▶ **WORK REQUEST**:
A complete answer lists every line of the entries below where the string "CBSE" appears.

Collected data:
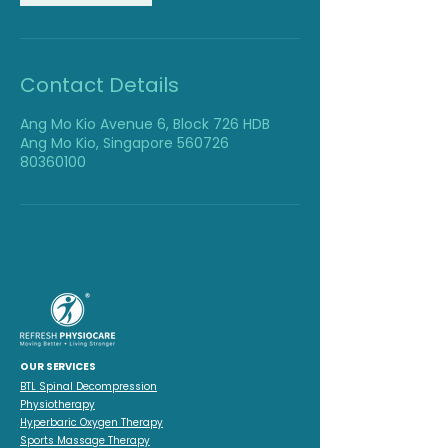
Contact Details
Ang Mo Kio Avenue 6, Block 726 HDB
Ang Mo Kio, Singapore 560726
80360100
OUR SERVICES
BTL Spinal Decompression
Physiotherapy
Hyperbaric Oxygen Therapy
Sports Massage Therapy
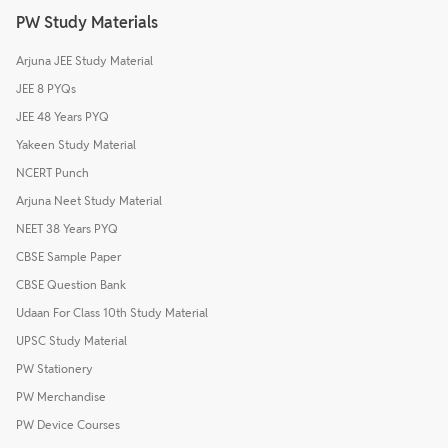
PW Study Materials
Arjuna JEE Study Material
JEE 8 PYQs
JEE 48 Years PYQ
Yakeen Study Material
NCERT Punch
Arjuna Neet Study Material
NEET 38 Years PYQ
CBSE Sample Paper
CBSE Question Bank
Udaan For Class 10th Study Material
UPSC Study Material
PW Stationery
PW Merchandise
PW Device Courses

▶ **RESULT BELOW**:
CBSE Sample Paper
CBSE Question Bank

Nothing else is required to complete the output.